* Required action
Print the data exactly as written, but leave out each picture.

=== Section Start ===

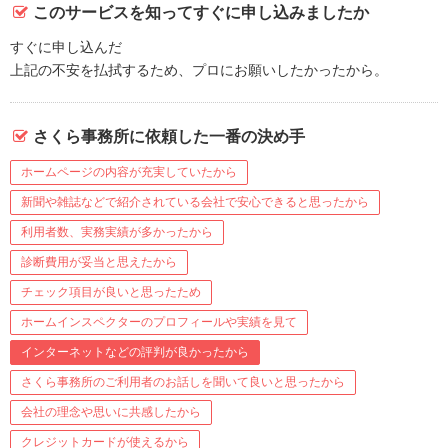
このサービスを知ってすぐに申し込みましたか
すぐに申し込んだ
上記の不安を払拭するため、プロにお願いしたかったから。
さくら事務所に依頼した一番の決め手
ホームページの内容が充実していたから
新聞や雑誌などで紹介されている会社で安心できると思ったから
利用者数、実務実績が多かったから
診断費用が妥当と思えたから
チェック項目が良いと思ったため
ホームインスペクターのプロフィールや実績を見て
インターネットなどの評判が良かったから
さくら事務所のご利用者のお話しを聞いて良いと思ったから
会社の理念や思いに共感したから
クレジットカードが使えるから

=== Section End ===

* Output of the exercise
このサービスを知ってすぐに申し込みましたか
すぐに申し込んだ
上記の不安を払拭するため、プロにお願いしたかったから。
さくら事務所に依頼した一番の決め手
ホームページの内容が充実していたから
新聞や雑誌などで紹介されている会社で安心できると思ったから
利用者数、実務実績が多かったから
診断費用が妥当と思えたから
チェック項目が良いと思ったため
ホームインスペクターのプロフィールや実績を見て
インターネットなどの評判が良かったから
さくら事務所のご利用者のお話しを聞いて良いと思ったから
会社の理念や思いに共感したから
クレジットカードが使えるから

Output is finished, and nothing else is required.